• TASK BRIEF
Include the line with "рытие/закрытие несущей балки." and every line before it in the entries below, echoed exactly, but not the pictures.

(Saved data entries)

★ ★ ★ ★ ★

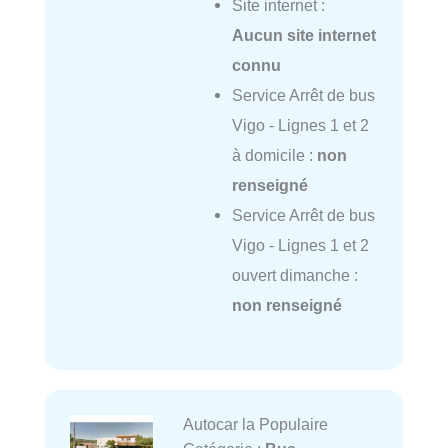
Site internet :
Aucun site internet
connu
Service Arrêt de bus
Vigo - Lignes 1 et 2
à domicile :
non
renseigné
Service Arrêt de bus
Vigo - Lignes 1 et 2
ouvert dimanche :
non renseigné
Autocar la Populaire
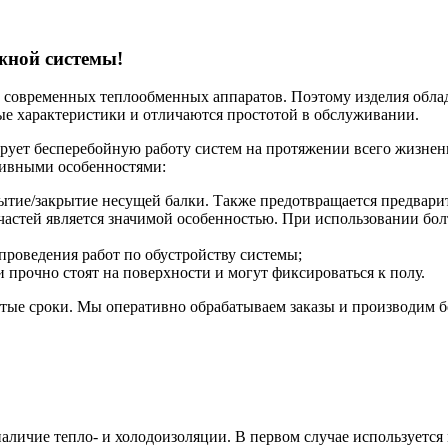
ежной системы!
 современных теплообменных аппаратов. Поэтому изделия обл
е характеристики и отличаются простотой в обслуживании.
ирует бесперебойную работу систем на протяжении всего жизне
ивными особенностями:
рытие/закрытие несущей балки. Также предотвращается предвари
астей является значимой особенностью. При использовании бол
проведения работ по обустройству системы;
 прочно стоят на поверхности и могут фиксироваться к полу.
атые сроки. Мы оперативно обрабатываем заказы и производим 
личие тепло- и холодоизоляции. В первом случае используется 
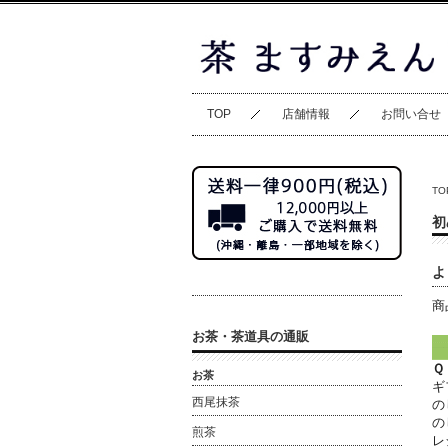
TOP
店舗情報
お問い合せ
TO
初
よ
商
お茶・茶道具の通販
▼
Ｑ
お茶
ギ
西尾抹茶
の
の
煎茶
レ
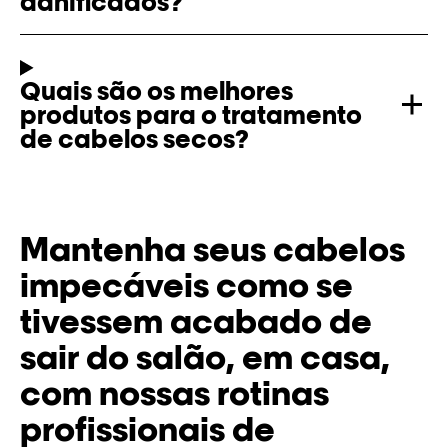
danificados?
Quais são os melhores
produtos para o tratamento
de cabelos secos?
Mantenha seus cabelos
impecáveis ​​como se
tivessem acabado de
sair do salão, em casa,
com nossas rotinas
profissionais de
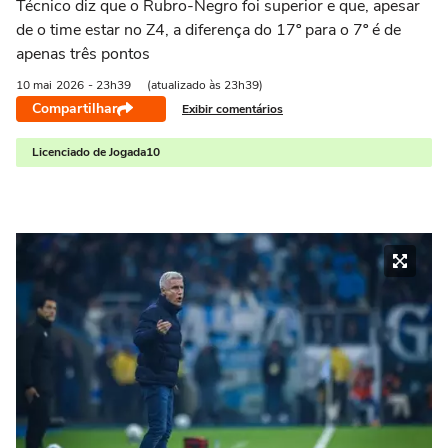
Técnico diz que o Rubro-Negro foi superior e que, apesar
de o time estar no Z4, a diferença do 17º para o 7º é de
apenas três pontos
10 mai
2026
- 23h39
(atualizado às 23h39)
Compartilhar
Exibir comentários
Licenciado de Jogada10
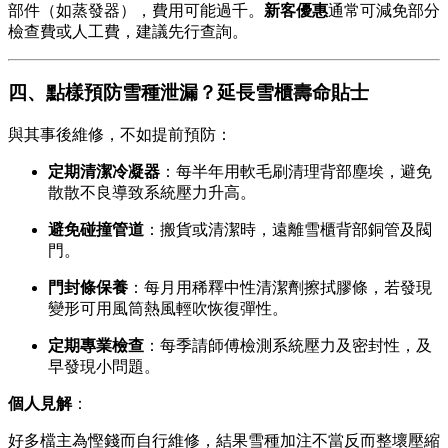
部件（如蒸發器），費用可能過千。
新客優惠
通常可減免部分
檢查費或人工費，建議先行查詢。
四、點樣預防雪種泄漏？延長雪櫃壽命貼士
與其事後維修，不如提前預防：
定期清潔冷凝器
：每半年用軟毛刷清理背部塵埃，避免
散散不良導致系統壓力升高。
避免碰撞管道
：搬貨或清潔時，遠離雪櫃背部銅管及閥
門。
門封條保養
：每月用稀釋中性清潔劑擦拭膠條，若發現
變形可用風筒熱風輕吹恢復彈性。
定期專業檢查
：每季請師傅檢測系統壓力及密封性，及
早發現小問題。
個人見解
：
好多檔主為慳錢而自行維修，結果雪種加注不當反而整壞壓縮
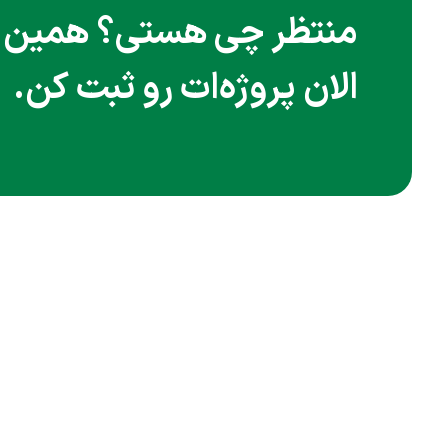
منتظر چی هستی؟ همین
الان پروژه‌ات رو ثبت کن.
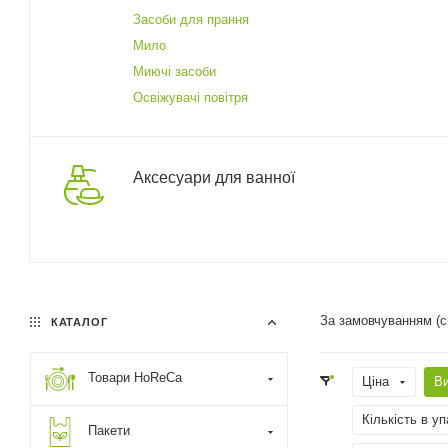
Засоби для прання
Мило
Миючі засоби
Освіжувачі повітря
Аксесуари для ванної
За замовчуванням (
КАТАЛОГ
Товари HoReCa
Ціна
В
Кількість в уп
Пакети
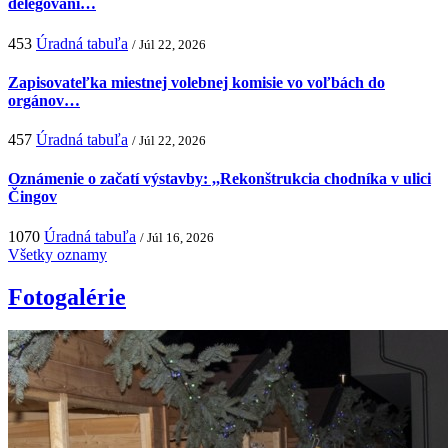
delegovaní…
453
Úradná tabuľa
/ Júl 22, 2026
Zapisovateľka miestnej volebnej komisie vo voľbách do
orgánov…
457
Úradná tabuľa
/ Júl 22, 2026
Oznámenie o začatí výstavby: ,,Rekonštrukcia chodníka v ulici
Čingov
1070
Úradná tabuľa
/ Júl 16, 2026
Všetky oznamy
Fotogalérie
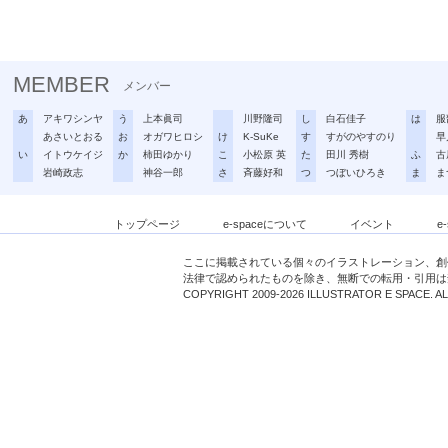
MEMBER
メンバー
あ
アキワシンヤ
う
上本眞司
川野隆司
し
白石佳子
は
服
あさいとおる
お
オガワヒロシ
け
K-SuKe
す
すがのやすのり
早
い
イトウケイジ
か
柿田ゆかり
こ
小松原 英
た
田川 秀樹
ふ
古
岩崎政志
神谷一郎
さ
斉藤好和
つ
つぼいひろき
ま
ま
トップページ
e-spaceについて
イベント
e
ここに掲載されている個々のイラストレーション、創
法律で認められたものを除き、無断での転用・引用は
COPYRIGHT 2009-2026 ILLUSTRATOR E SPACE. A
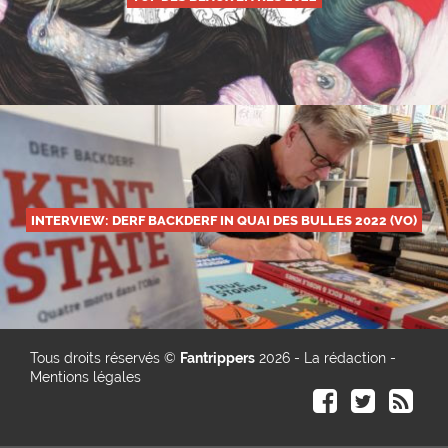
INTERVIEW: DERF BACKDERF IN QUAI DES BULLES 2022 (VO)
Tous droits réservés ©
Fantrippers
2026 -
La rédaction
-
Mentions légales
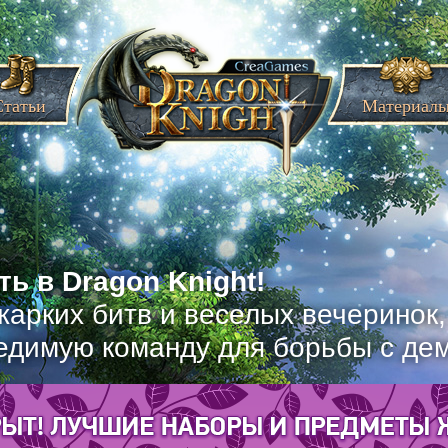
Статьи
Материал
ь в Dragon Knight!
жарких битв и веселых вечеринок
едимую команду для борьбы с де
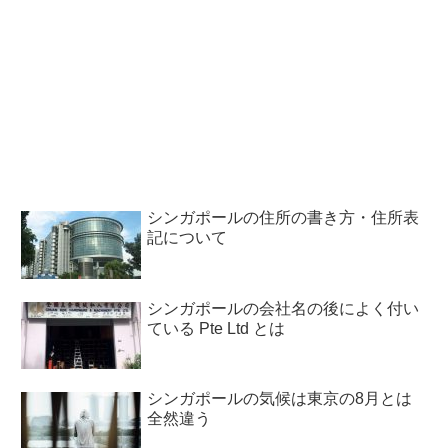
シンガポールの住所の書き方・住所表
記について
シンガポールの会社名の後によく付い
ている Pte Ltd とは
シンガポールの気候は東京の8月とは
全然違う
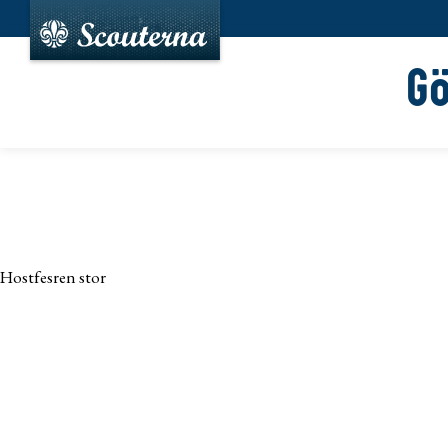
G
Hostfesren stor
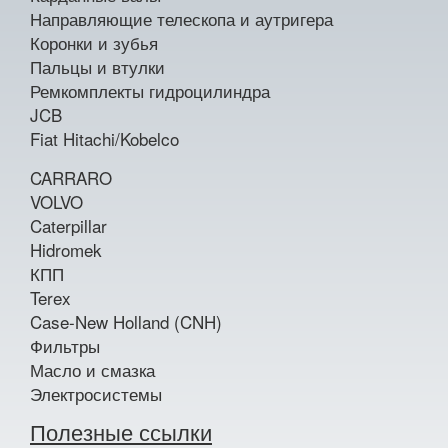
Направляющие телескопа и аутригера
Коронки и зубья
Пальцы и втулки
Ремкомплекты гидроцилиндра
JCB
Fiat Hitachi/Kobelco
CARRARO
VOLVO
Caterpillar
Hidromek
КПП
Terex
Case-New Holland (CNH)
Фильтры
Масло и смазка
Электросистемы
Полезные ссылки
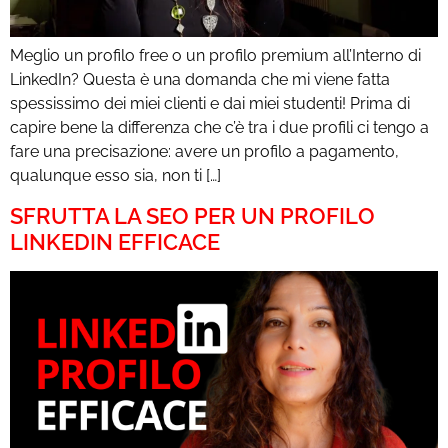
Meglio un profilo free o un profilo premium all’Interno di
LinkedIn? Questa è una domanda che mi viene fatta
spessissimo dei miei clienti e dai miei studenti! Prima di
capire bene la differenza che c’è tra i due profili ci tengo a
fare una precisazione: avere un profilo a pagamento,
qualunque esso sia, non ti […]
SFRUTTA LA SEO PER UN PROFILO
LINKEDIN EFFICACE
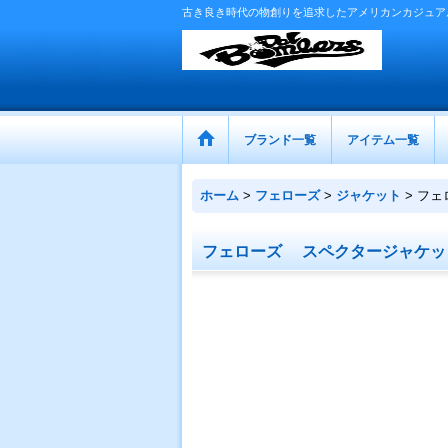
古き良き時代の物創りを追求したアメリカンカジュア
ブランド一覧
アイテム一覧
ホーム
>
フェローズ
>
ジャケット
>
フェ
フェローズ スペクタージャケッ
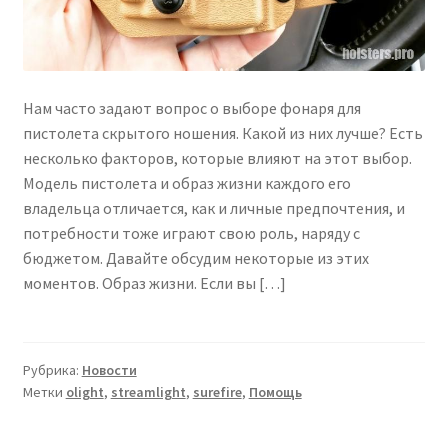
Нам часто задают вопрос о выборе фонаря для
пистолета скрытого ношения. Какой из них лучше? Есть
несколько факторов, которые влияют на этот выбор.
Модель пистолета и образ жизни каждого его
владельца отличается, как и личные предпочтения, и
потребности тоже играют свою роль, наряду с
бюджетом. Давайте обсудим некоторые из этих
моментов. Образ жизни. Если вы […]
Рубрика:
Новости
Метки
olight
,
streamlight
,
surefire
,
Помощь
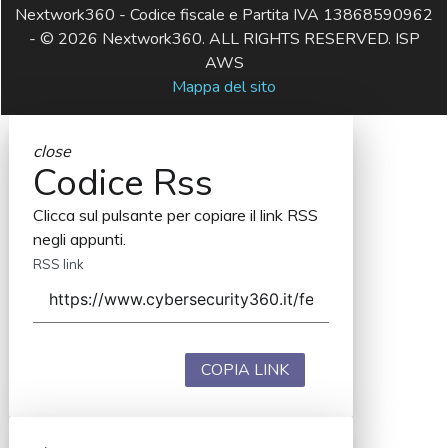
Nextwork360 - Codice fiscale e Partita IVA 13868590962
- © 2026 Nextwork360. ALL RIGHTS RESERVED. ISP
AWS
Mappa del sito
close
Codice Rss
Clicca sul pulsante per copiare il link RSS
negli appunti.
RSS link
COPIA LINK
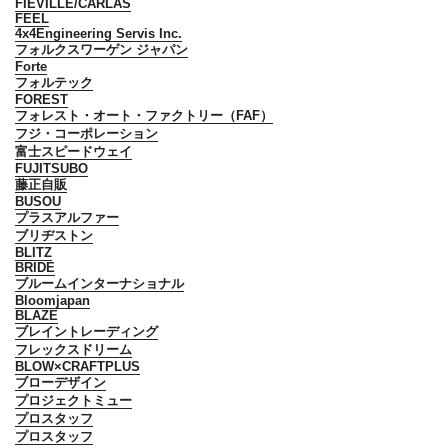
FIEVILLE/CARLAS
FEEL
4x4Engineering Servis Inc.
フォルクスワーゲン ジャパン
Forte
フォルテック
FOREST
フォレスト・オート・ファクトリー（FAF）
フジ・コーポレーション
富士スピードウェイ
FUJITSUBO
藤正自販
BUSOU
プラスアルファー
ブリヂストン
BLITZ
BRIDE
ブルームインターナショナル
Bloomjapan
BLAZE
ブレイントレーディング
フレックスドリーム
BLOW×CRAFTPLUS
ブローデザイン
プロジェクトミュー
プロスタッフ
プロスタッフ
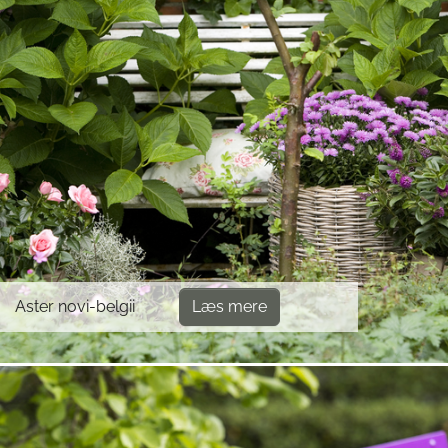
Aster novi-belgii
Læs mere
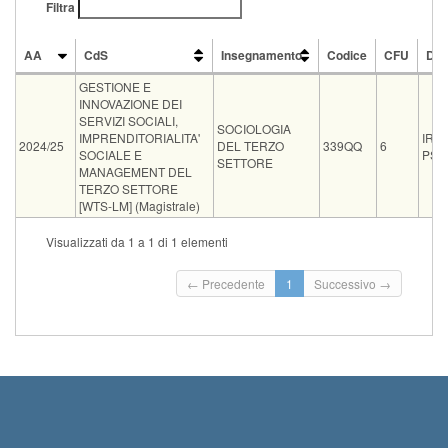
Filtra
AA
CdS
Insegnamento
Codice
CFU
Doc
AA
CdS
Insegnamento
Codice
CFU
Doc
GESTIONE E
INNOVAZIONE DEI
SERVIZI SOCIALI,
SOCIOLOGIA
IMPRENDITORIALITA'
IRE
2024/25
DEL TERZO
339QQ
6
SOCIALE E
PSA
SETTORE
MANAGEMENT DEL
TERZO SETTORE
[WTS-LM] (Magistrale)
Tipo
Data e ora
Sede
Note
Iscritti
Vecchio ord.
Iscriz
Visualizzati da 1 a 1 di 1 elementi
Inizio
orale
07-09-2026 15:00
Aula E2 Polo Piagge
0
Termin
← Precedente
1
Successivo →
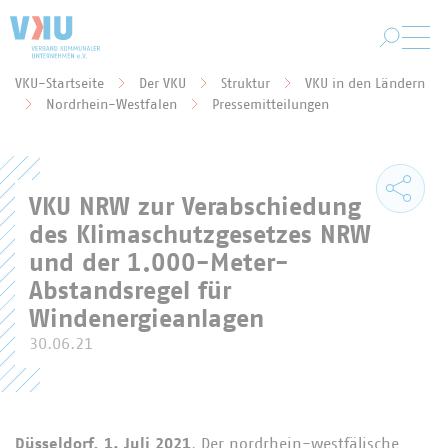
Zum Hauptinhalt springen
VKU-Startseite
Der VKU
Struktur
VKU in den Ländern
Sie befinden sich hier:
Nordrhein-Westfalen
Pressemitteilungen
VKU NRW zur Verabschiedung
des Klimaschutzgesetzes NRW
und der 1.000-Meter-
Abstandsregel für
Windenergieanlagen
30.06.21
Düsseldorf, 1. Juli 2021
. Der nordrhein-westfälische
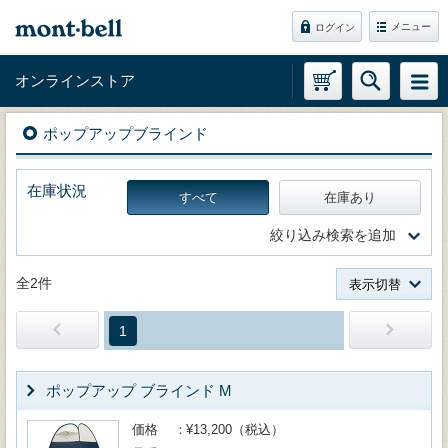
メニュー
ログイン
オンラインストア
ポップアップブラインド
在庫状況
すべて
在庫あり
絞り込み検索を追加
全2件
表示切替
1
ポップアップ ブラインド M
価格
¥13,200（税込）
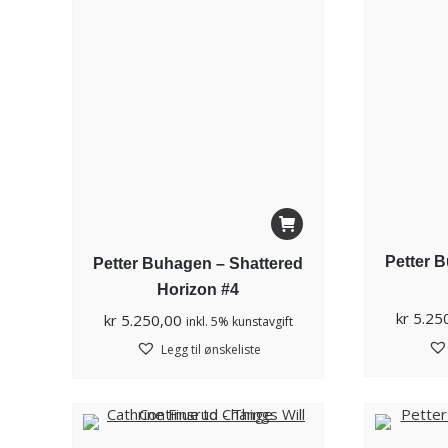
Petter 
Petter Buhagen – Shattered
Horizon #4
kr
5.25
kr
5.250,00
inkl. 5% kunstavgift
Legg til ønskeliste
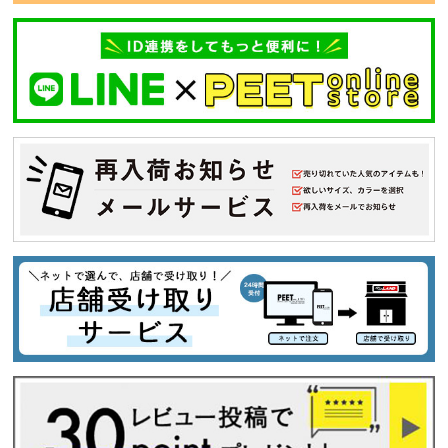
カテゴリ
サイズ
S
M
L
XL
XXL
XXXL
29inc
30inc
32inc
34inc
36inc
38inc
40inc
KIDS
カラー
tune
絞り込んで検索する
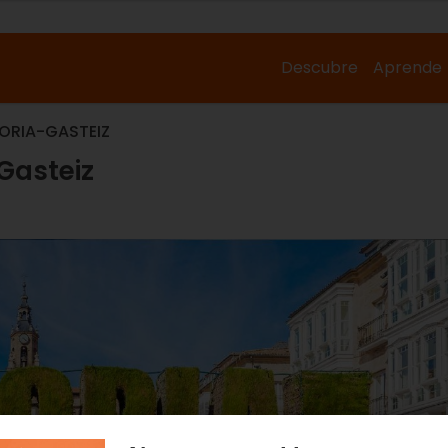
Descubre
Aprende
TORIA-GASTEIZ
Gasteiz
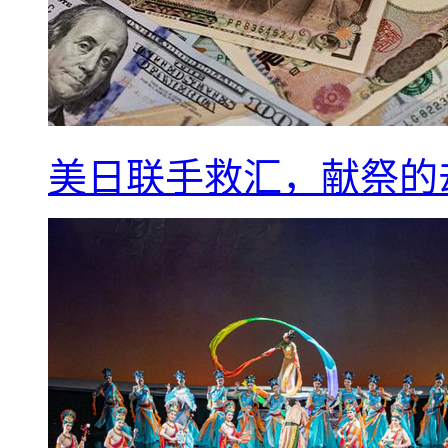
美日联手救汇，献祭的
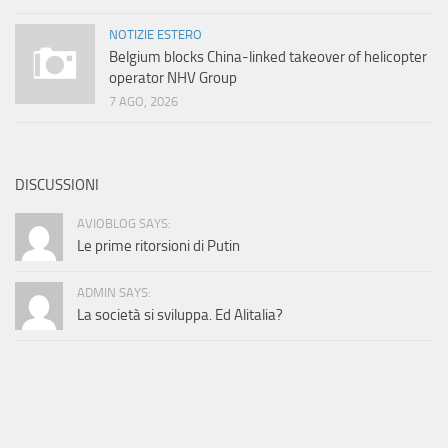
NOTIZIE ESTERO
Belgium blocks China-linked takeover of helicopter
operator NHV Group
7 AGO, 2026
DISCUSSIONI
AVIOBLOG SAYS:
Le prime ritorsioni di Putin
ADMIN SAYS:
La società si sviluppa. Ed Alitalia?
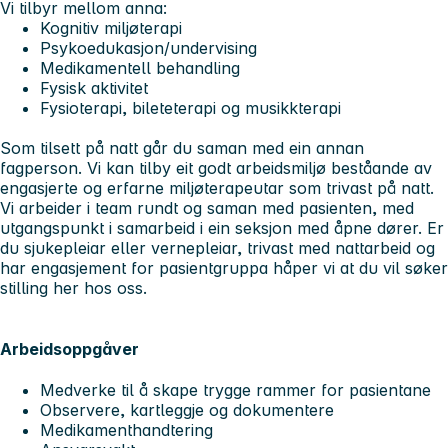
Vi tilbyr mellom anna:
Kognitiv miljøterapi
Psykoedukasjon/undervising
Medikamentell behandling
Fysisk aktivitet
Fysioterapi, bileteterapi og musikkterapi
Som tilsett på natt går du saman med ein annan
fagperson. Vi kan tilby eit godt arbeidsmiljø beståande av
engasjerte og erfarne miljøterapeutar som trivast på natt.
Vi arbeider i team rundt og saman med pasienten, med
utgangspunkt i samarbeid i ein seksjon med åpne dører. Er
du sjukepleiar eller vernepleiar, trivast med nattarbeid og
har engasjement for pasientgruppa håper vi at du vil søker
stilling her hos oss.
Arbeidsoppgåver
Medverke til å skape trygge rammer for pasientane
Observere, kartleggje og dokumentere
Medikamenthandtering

★ ★ ★ ★ ★

• EXERCISE RESULT
Site internet :
Aucun site internet
connu
Service Arrêt de bus
Vigo - Lignes 1 et 2
à domicile :
non
renseigné
Service Arrêt de bus
Vigo - Lignes 1 et 2
ouvert dimanche :
non renseigné
Autocar la Populaire
ежной системы!
 современных теплообменных аппаратов. Поэтому изделия обл
е характеристики и отличаются простотой в обслуживании.
ирует бесперебойную работу систем на протяжении всего жизне
ивными особенностями:
рытие/закрытие несущей балки. Также предотвращается предвари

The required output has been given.